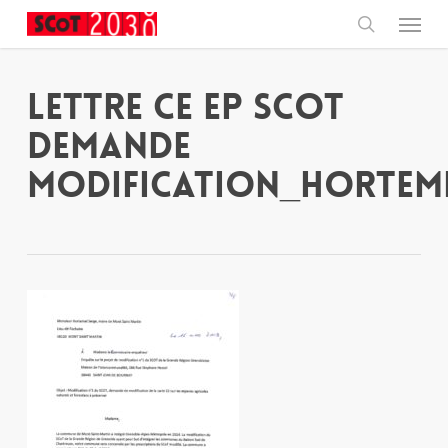
Skip
Menu
to
main
search
content
Lettre CE EP SCOT
demande
modification_Hortem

Task directions: Now transcribe all the entries above exactly, so that no picture is carried over.

Solution:
Skip
Menu
to
main
search
content
Lettre CE EP SCOT
demande
modification_Hortem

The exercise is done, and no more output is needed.